## EXERCISE GOAL:
Each line from the beginning of the data below through the line containing "प्रॉपर्टी ट्रांज़ैक्शन की" should be repeated exactly, please.

## Records from a data collection:
_____

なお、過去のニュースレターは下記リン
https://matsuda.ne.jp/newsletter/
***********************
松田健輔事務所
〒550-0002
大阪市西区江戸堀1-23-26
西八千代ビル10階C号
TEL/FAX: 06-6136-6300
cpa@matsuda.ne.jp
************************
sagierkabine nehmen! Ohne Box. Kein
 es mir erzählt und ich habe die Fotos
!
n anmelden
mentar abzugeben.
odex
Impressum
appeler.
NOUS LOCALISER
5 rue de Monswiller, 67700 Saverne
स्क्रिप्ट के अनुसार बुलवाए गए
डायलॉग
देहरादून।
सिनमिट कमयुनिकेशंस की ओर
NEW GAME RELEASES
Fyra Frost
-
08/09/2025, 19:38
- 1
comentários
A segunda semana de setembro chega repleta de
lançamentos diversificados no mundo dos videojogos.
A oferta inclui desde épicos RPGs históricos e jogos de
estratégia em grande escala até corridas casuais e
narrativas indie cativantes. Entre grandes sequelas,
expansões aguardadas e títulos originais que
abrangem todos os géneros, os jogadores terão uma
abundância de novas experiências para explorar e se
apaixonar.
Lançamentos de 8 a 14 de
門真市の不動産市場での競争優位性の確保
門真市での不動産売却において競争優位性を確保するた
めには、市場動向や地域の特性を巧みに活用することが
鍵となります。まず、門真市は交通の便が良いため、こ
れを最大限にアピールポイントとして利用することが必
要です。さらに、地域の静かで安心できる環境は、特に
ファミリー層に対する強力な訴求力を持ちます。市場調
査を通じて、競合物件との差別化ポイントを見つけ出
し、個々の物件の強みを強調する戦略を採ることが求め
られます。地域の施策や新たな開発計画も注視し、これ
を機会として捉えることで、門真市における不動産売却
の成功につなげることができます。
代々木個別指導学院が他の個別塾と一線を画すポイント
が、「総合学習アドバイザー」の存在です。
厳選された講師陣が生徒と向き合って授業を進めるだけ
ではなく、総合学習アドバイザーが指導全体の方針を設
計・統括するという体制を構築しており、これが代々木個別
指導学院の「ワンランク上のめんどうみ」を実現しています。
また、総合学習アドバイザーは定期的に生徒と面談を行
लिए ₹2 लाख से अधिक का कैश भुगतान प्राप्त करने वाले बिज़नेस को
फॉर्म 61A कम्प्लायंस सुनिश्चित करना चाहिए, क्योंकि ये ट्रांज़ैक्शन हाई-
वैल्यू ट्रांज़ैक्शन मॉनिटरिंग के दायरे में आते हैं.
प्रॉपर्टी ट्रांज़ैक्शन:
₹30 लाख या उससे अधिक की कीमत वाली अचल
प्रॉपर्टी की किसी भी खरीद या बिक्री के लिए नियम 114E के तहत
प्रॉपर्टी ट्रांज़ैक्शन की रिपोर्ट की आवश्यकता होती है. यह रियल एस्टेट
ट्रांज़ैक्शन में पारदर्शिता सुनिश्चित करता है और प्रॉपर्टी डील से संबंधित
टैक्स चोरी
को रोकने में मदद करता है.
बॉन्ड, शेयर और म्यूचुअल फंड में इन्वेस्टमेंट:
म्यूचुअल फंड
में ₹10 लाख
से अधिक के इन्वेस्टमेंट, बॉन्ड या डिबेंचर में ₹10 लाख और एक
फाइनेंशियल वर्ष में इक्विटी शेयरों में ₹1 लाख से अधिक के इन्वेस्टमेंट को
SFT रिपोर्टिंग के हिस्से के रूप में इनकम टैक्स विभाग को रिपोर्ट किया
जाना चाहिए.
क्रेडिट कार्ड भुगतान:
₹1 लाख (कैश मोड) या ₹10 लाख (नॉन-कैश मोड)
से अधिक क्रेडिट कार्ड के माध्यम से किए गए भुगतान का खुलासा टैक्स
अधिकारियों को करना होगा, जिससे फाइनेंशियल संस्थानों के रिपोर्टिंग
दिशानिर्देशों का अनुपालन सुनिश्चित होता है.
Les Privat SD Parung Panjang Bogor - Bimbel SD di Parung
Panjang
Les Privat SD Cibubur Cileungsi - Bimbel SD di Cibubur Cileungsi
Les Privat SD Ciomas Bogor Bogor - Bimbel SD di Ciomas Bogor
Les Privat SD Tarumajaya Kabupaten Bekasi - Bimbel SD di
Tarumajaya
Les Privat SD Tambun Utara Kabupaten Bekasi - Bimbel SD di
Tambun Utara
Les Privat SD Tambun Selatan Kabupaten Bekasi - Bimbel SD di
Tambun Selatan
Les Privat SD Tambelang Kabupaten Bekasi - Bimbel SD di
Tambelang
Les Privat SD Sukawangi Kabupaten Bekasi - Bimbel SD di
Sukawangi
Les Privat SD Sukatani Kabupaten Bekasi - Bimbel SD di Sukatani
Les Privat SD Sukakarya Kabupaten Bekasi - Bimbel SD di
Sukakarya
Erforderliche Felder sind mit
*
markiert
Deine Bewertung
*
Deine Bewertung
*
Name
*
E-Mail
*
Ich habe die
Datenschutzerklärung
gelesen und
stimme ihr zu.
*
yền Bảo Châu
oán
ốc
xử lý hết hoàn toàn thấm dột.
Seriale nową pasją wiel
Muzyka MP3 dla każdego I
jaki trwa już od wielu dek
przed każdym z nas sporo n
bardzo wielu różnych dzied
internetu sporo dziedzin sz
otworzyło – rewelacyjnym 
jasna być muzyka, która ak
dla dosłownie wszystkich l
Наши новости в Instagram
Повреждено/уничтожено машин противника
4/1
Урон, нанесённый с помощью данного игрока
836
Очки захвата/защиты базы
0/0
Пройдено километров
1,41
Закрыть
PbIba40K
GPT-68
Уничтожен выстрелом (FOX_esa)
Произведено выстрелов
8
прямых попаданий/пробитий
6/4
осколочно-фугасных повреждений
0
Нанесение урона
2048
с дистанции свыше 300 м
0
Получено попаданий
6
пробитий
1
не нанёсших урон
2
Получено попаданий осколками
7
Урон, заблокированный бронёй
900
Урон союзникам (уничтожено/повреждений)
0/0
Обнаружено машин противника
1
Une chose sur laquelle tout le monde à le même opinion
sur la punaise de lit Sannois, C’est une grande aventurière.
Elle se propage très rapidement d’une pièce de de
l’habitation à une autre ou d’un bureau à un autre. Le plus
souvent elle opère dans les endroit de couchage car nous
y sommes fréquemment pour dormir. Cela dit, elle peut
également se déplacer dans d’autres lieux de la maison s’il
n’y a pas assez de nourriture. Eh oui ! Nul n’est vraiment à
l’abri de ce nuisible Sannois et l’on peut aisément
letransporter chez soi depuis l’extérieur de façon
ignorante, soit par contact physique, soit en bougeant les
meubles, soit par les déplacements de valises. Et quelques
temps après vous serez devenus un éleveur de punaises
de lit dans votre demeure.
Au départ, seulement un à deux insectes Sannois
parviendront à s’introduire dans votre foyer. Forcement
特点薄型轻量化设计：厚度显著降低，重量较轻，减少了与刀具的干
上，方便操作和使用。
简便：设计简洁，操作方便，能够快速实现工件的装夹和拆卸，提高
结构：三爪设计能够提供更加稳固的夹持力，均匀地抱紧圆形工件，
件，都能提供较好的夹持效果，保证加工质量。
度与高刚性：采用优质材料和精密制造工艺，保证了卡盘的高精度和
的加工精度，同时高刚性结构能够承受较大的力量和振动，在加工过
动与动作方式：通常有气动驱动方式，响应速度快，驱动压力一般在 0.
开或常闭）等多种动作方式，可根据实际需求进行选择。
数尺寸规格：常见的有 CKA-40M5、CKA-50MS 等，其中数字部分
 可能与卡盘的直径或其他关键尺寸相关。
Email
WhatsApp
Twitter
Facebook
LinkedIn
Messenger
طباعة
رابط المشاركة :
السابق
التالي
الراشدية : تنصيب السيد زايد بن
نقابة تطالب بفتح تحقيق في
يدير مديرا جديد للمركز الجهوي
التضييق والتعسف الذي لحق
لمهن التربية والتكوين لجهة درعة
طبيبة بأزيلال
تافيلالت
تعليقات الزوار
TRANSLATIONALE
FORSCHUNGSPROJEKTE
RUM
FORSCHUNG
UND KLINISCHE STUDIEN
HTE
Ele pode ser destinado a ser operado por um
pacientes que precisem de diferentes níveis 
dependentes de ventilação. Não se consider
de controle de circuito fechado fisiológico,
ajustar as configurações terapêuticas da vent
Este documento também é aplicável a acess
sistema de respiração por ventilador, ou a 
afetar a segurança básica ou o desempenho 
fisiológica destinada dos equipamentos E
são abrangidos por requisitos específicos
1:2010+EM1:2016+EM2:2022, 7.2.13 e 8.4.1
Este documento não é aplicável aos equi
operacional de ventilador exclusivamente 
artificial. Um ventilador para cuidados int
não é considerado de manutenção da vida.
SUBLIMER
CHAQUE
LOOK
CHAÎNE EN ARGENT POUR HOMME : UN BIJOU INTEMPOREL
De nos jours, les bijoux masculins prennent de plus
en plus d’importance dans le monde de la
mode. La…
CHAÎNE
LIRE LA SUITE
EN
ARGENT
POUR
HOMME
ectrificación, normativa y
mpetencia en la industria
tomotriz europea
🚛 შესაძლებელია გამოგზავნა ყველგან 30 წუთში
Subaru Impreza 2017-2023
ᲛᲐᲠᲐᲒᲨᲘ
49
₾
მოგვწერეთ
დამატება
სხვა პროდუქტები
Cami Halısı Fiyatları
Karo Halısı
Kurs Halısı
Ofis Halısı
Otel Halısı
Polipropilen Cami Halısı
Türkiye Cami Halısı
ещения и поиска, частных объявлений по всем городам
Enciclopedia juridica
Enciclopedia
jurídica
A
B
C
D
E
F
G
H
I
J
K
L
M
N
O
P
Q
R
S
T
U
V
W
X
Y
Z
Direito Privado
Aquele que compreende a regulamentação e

_____

## SOLUTION FOR THIS PROBLEM:
なお、過去のニュースレターは下記リン
https://matsuda.ne.jp/newsletter/
***********************
松田健輔事務所
〒550-0002
大阪市西区江戸堀1-23-26
西八千代ビル10階C号
TEL/FAX: 06-6136-6300
cpa@matsuda.ne.jp
************************
sagierkabine nehmen! Ohne Box. Kein
 es mir erzählt und ich habe die Fotos
!
n anmelden
mentar abzugeben.
odex
Impressum
appeler.
NOUS LOCALISER
5 rue de Monswiller, 67700 Saverne
स्क्रिप्ट के अनुसार बुलवाए गए
डायलॉग
देहरादून।
सिनमिट कमयुनिकेशंस की ओर
NEW GAME RELEASES
Fyra Frost
-
08/09/2025, 19:38
- 1
comentários
A segunda semana de setembro chega repleta de
lançamentos diversificados no mundo dos videojogos.
A oferta inclui desde épicos RPGs históricos e jogos de
estratégia em grande escala até corridas casuais e
narrativas indie cativantes. Entre grandes sequelas,
expansões aguardadas e títulos originais que
abrangem todos os géneros, os jogadores terão uma
abundância de novas experiências para explorar e se
apaixonar.
Lançamentos de 8 a 14 de
門真市の不動産市場での競争優位性の確保
門真市での不動産売却において競争優位性を確保するた
めには、市場動向や地域の特性を巧みに活用することが
鍵となります。まず、門真市は交通の便が良いため、こ
れを最大限にアピールポイントとして利用することが必
要です。さらに、地域の静かで安心できる環境は、特に
ファミリー層に対する強力な訴求力を持ちます。市場調
査を通じて、競合物件との差別化ポイントを見つけ出
し、個々の物件の強みを強調する戦略を採ることが求め
られます。地域の施策や新たな開発計画も注視し、これ
を機会として捉えることで、門真市における不動産売却
の成功につなげることができます。
代々木個別指導学院が他の個別塾と一線を画すポイント
が、「総合学習アドバイザー」の存在です。
厳選された講師陣が生徒と向き合って授業を進めるだけ
ではなく、総合学習アドバイザーが指導全体の方針を設
計・統括するという体制を構築しており、これが代々木個別
指導学院の「ワンランク上のめんどうみ」を実現しています。
また、総合学習アドバイザーは定期的に生徒と面談を行
लिए ₹2 लाख से अधिक का कैश भुगतान प्राप्त करने वाले बिज़नेस को
फॉर्म 61A कम्प्लायंस सुनिश्चित करना चाहिए, क्योंकि ये ट्रांज़ैक्शन हाई-
वैल्यू ट्रांज़ैक्शन मॉनिटरिंग के दायरे में आते हैं.
प्रॉपर्टी ट्रांज़ैक्शन:
₹30 लाख या उससे अधिक की कीमत वाली अचल
प्रॉपर्टी की किसी भी खरीद या बिक्री के लिए नियम 114E के तहत
प्रॉपर्टी ट्रांज़ैक्शन की रिपोर्ट की आवश्यकता होती है. यह रियल एस्टेट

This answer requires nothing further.